The book conveys a number of important messages based on Hare’s fundamental perspective about psychopathic personalities and their behavioral types. The author portrays psychopathic personalities as personalities that seem to be born. Hare presents many stories about individuals who appeared to be normal, but with years became egocentric and aggressive personalities. The author is unprejudiced when he says that we are not aware of facts that change human behavior. A number of genetic and neurological studies were conducted to reveal the reasons and Hare says that environment plays crucial role in child upbringing. He concludes that psychopathy may be of different types ranging from con man to serial killer.
Three particular messages are hidden in the book. The first one is that the parents of psychopaths should not be provided with constant sense of guilty that their children are not normal.
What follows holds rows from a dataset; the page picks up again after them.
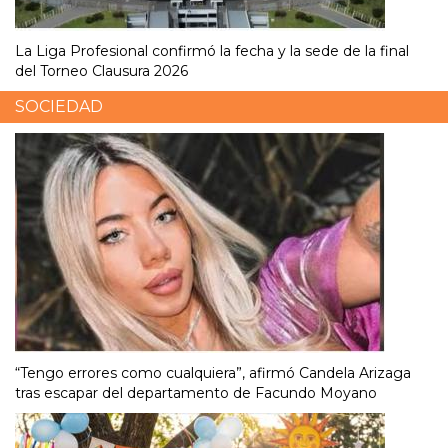
La Liga Profesional confirmó la fecha y la sede de la final
del Torneo Clausura 2026
SOCIEDAD
“Tengo errores como cualquiera”, afirmó Candela Arizaga
tras escapar del departamento de Facundo Moyano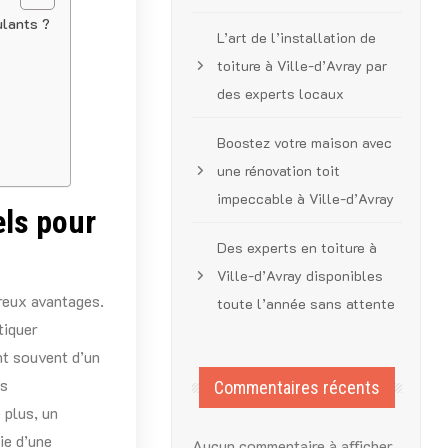
ulants ?
L’art de l’installation de
toiture à Ville-d’Avray par
des experts locaux
Boostez votre maison avec
une rénovation toit
impeccable à Ville-d’Avray
els pour
Des experts en toiture à
Ville-d’Avray disponibles
eux avantages.
toute l’année sans attente
tiquer
nt souvent d’un
es
Commentaires récents
 plus, un
ie d’une
Aucun commentaire à afficher.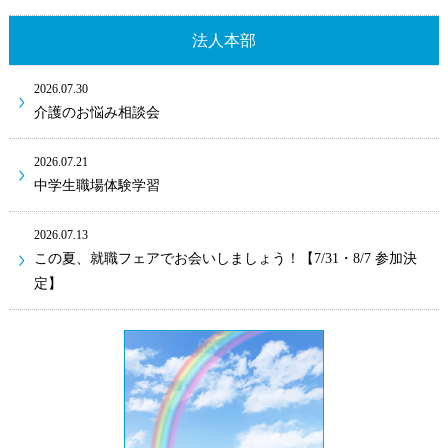
法人本部
2026.07.30
介護のお悩み相談会
2026.07.21
中学生職場体験学習
2026.07.13
この夏、就職フェアでお会いしましょう！【7/31・8/7 参加決
定】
Instead, parents should immediately consult professionals to diagnose their children and if psychopathic disorder is revealed then to develop specific strategies involving structured and favorable environment with behavioral management techniques. The second message is that psychopathic behavior is not likely to change significantly or it may diminish with age. The most difficult thing to manage is that psychopaths are content with their behavior and often treatment efforts and therapies are not effective. Psychopaths believe their relations with people and treating them is fully justified and normal. Actually, psychopaths don’t understand they have serious mental problems and they are viewed as social danger.
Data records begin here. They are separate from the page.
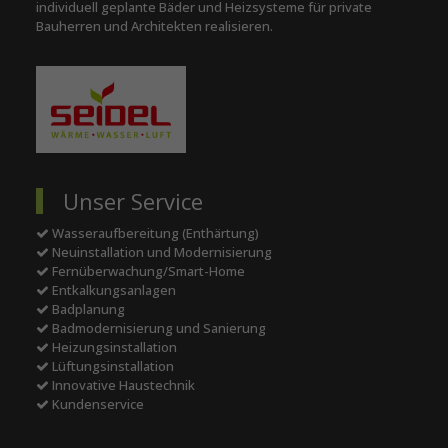
individuell geplante Bäder und Heizsysteme für private
Bauherren und Architekten realisieren.
Unser Service
Wasseraufbereitung (Enthärtung)
Neuinstallation und Modernisierung
Fernüberwachung/Smart-Home
Entkalkungsanlagen
Badplanung
Badmodernisierung und Sanierung
Heizungsinstallation
Lüftungsinstallation
Innovative Haustechnik
Kundenservice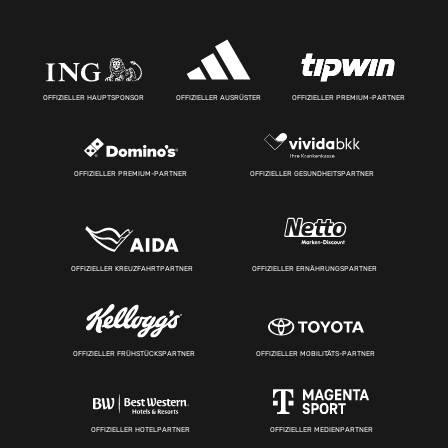
OFFIZIELLER HAUPTSPONSOR
OFFIZIELLER AUSRÜSTER
OFFIZIELLER PREMIUM-PARTNER
OFFIZIELLER PREMIUM-PARTNER
OFFIZIELLER GESUNDHEITSPARTNER
OFFIZIELLER KREUZFAHRTPARTNER
OFFIZIELLER ERNÄHRUNGSPARTNER
OFFIZIELLER FRÜHSTÜCKSPARTNER
OFFIZIELLER MOBILITÄTS-PARTNER
OFFIZIELLER HOTELPARTNER
OFFIZIELLER MEDIENPARTNER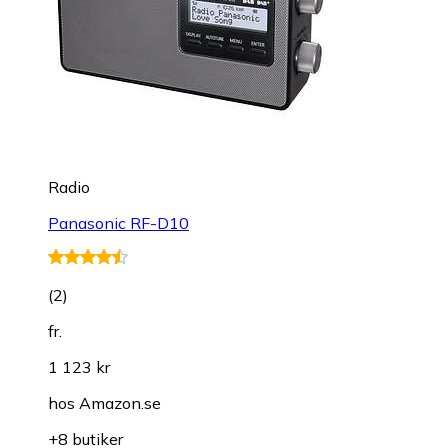
Radio
Panasonic RF-D10
(
2
)
fr.
1 123 kr
hos
Amazon.se
+8 butiker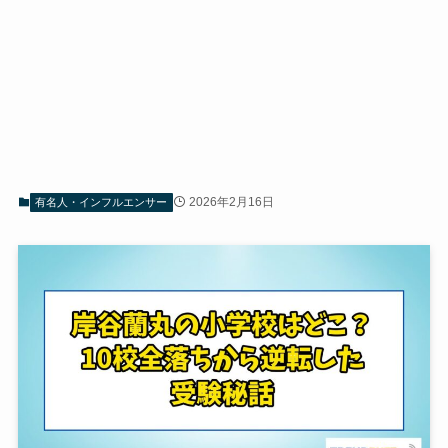
2026年2月16日
有名人・インフルエンサー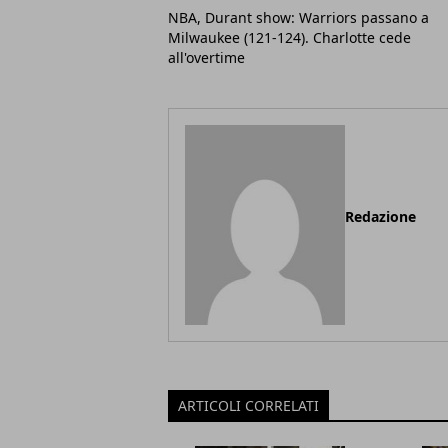
NBA, Durant show: Warriors passano a
Milwaukee (121-124). Charlotte cede
all'overtime
Redazione
ARTICOLI CORRELATI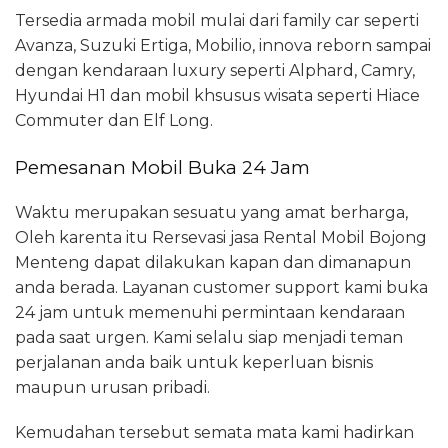
Tersedia armada mobil mulai dari family car seperti
Avanza, Suzuki Ertiga, Mobilio, innova reborn sampai
dengan kendaraan luxury seperti Alphard, Camry,
Hyundai H1 dan mobil khsusus wisata seperti Hiace
Commuter dan Elf Long.
Pemesanan Mobil Buka 24 Jam
Waktu merupakan sesuatu yang amat berharga,
Oleh karenta itu Rersevasi jasa Rental Mobil Bojong
Menteng dapat dilakukan kapan dan dimanapun
anda berada. Layanan customer support kami buka
24 jam untuk memenuhi permintaan kendaraan
pada saat urgen. Kami selalu siap menjadi teman
perjalanan anda baik untuk keperluan bisnis
maupun urusan pribadi.
Kemudahan tersebut semata mata kami hadirkan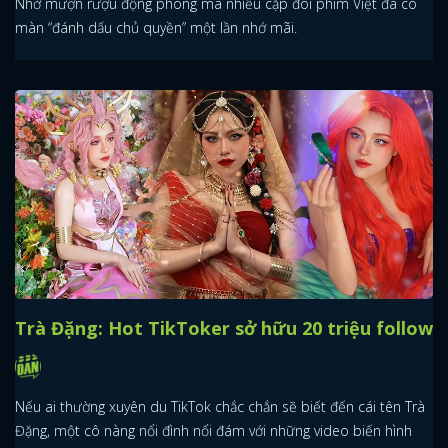
Nhờ mượn rượu động phòng mà nhiều cặp đôi phim Việt đã có
màn “đánh dấu chủ quyền” một lần nhớ mãi.
Trà Đặng: Hot TikToker sở hữu 20 triệu follow
Nếu ai thường xuyên du TikTok chắc chắn sẽ biết đến cái tên Trà
Đặng, một cô nàng nổi đình nổi đám với những video biến hình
Hare seems to be very critical with insight-based approaches as, for example, with therapeutic community. Instead, Hare says that work with psychopaths should focus on incorporating their pervasive self interest stressing that their behavior contradicts their own interests. The third message provides recommendations and ways how to protect yourself from attack of psychopathic personalities. Every person should now ways to identify psychopaths and to protect his life from being victimized and conned. A series of techniques designed by Hare is important for adults, especially for women and the elderly. Lonely people and those who are going to invest are endangered the most. Being forewarned is being forearmed. Hare says that “Psychopaths are found in every segment of society, and there is a good chance that eventually you will have a painful or humiliating encounter with one”. (p.203) Hare intensifies his narration with real-world examples and anecdotes to describe different personality features of psychopathic personalities.
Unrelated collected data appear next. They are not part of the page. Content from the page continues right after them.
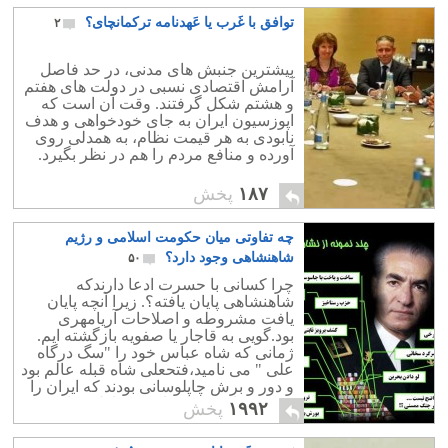
توافق با غَرب یا عَهدنامه ترکمانچای؟
۲
بیشترین جنبش های مدنی، در حد فاصل
آرامش اقتصادی نسبی در دولت های هفتم
و هشتم شکل گرفتند. وقت آن است که
اپوزسیون ایران به جای خودخواهی و هدف
نابودی به هر قیمت نظام، به همدلی روی
آورده و منافع مردم را هم در نظر بگیرد.
۱۸۷
پخش
چه تفاوتی میان حکومت اسلامی و رژیم
شاهنشاهی وجود دارد؟
۵۰
چرا کسانی با حسرت ادعا دارندکه
شاهنشاهی پایان یافته؟. زیرا آنچه پایان
یافت مشروطه و اصلاحات آریامهری
بود.گویی به قاجار یا صفویه بازگشته ایم.
ژمانی که شاه عباس خود را "سگ درگاه
علی " می نامید،فتحعلی شاه قبله عالم بود
و دور و برش چاپلوسانی بودند که ایران را
مرکز جهان و شاه را قدرت اول دنیا می
۱۹۹۲
پخش
نامیدند.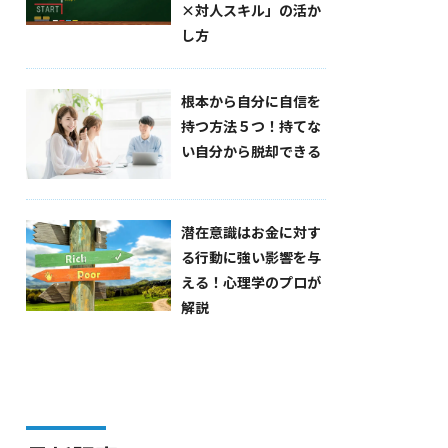
×対人スキル」の活か
し方
根本から自分に自信を
持つ方法５つ！持てな
い自分から脱却できる
潜在意識はお金に対す
る行動に強い影響を与
える！心理学のプロが
解説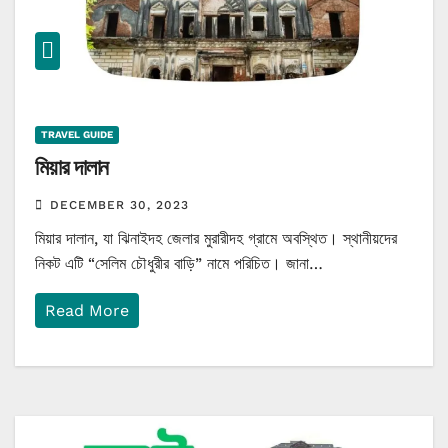
TRAVEL GUIDE
মিয়ার দালান
DECEMBER 30, 2023
মিয়ার দালান, যা ঝিনাইদহ জেলার মুরারীদহ গ্রামে অবস্থিত। স্থানীয়দের
নিকট এটি “সেলিম চৌধুরীর বাড়ি” নামে পরিচিত। জানা…
Read More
The book is very informative and professional, but it seems contradictory when the author says he relies on common sense and folk wisdom. Further, the author stresses that relying on such sources isn’t justified in professional environment. Despite several weak points, the book is very strong and persuasive. The author distinguishes between psychopathic disorder and antisocial personality disorder. He concludes that not all psychopaths are criminals and not all criminals are psychopaths. The author offers emotional and interpersonal traits as, for example, lack of guilt, grandiosity, glibness, shallow emotions, lack of responsibility, impulsiveness, antisocial behavior, etc.
Hare, Robert. (1999). Without Conscience: The Disturbing World of The Psychopaths Among Us. USA: The Guilford Press.